▶ **Aim of the task**
Copy exactly the lines from the start of the material through the line with "станцию, а в ней два пулевых отверстия.". Pictures stay out of the copy.

▶ **The input**
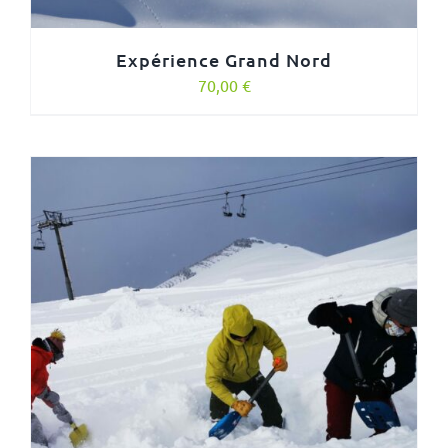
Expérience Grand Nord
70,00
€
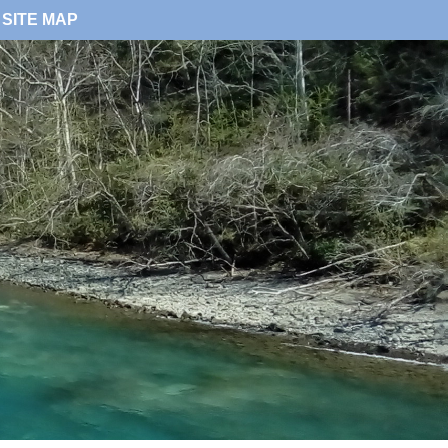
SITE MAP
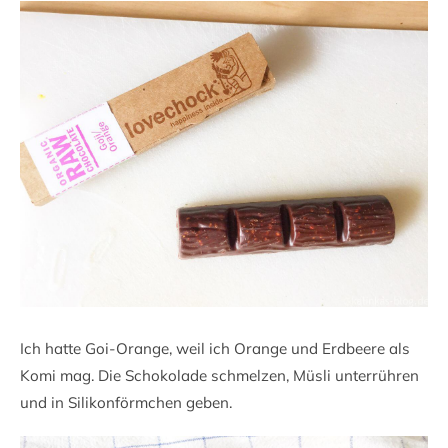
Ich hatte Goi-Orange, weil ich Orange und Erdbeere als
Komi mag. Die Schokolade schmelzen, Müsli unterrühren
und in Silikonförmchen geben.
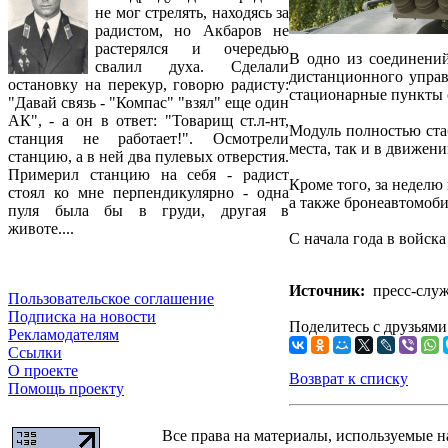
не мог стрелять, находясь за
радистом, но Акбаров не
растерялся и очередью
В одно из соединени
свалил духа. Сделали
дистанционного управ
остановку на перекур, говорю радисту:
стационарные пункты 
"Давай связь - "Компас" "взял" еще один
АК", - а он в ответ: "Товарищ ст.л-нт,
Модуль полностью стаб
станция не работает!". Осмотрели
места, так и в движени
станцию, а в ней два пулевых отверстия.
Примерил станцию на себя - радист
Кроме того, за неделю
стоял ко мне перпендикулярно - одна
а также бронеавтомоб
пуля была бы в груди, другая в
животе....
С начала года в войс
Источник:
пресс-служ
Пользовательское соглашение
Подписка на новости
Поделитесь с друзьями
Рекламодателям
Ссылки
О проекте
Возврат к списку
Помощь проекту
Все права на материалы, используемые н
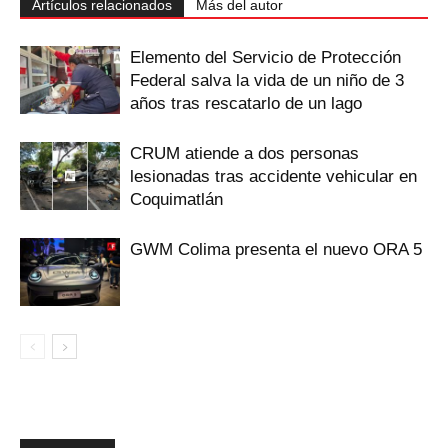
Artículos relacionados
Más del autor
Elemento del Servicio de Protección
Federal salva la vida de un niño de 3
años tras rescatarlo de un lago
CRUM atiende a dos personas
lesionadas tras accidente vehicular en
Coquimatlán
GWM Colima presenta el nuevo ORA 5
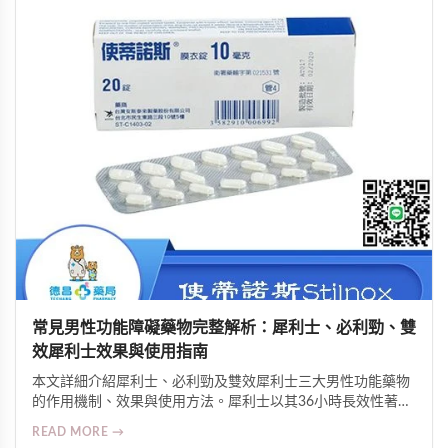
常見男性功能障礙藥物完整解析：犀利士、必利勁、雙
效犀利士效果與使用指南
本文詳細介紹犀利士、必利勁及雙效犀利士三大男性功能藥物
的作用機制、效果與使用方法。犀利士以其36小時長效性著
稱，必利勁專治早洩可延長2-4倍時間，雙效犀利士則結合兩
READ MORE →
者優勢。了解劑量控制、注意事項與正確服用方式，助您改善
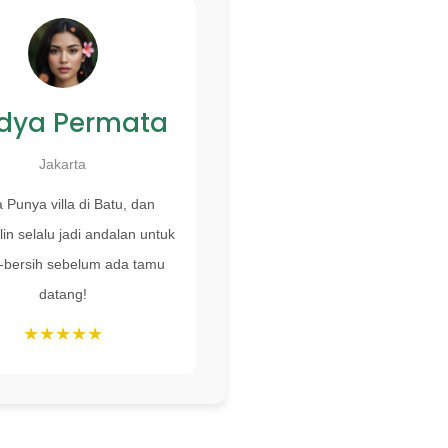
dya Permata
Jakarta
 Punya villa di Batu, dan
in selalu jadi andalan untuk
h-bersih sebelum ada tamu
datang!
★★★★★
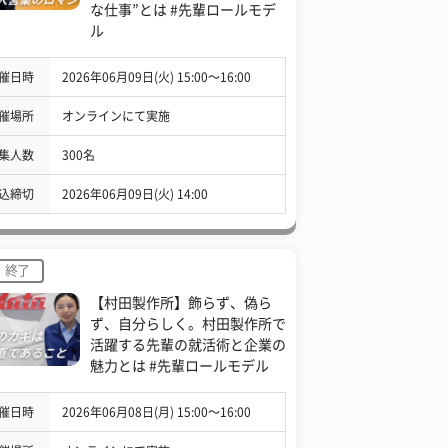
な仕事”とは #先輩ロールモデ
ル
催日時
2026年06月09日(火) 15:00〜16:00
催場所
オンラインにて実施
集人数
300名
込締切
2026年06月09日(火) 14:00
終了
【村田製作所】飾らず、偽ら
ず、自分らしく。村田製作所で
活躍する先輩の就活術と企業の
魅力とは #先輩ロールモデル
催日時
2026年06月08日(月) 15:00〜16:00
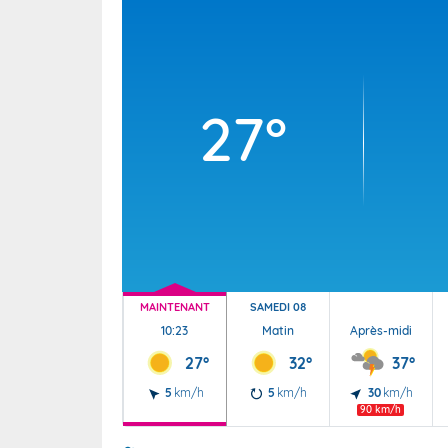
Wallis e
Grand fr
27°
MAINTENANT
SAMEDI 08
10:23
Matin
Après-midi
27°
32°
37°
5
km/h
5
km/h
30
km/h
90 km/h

▶ **Written solution**
Expérience Grand Nord
70,00
€
SITE MAP
Ich hatte Goi-Orange, weil ich Orange und Erdbeere als
Komi mag. Die Schokolade schmelzen, Müsli unterrühren
und in Silikonförmchen geben.
не мог стрелять, находясь за
радистом, но Акбаров не
растерялся и очередью
В одно из соединени
свалил духа. Сделали
дистанционного управ
остановку на перекур, говорю радисту:
стационарные пункты 
"Давай связь - "Компас" "взял" еще один
АК", - а он в ответ: "Товарищ ст.л-нт,
Модуль полностью стаб
станция не работает!". Осмотрели
места, так и в движени
станцию, а в ней два пулевых отверстия.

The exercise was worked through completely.